▶ **What is expected**:
The answer must consist of every line below that contains the word "diamanty".

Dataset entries
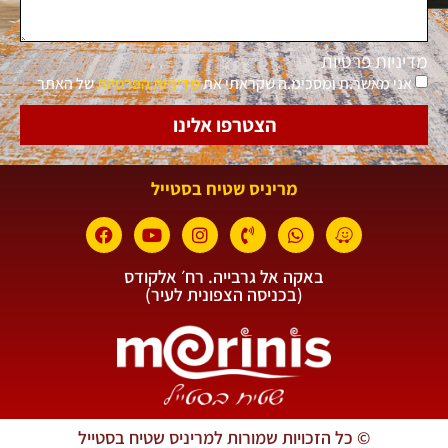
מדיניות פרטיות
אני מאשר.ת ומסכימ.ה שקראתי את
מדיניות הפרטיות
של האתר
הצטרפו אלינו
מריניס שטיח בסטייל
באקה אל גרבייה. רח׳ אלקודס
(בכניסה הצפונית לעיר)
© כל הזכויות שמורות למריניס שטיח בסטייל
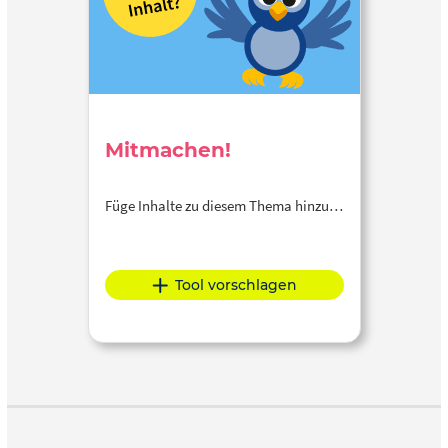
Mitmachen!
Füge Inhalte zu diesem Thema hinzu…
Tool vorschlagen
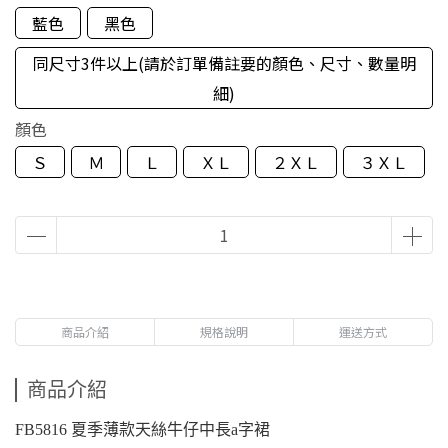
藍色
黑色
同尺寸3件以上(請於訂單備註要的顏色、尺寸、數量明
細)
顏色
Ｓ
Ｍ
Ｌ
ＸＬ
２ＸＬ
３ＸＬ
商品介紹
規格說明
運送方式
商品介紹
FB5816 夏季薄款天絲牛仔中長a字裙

...

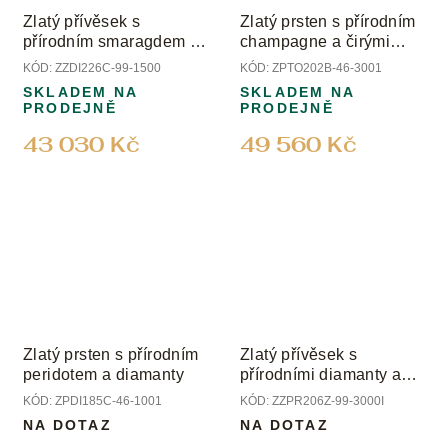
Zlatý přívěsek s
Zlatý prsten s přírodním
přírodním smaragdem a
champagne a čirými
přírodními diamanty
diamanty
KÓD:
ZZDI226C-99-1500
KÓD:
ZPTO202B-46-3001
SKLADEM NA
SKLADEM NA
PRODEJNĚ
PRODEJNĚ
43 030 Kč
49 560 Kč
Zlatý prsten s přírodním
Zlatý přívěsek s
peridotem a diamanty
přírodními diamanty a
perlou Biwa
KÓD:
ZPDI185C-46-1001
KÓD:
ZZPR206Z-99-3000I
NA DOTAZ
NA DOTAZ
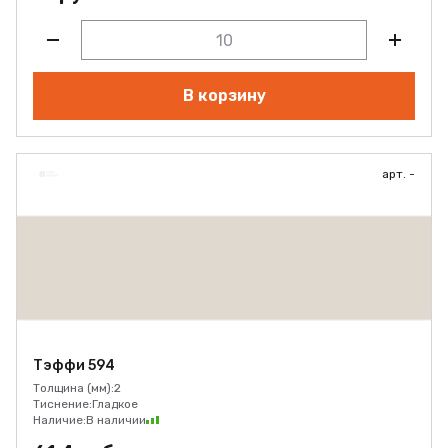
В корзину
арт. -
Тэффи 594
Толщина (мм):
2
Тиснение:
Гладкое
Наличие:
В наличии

▶ **Reply to the task**:
přírodními diamanty
diamanty
peridotem a diamanty
přírodními diamanty a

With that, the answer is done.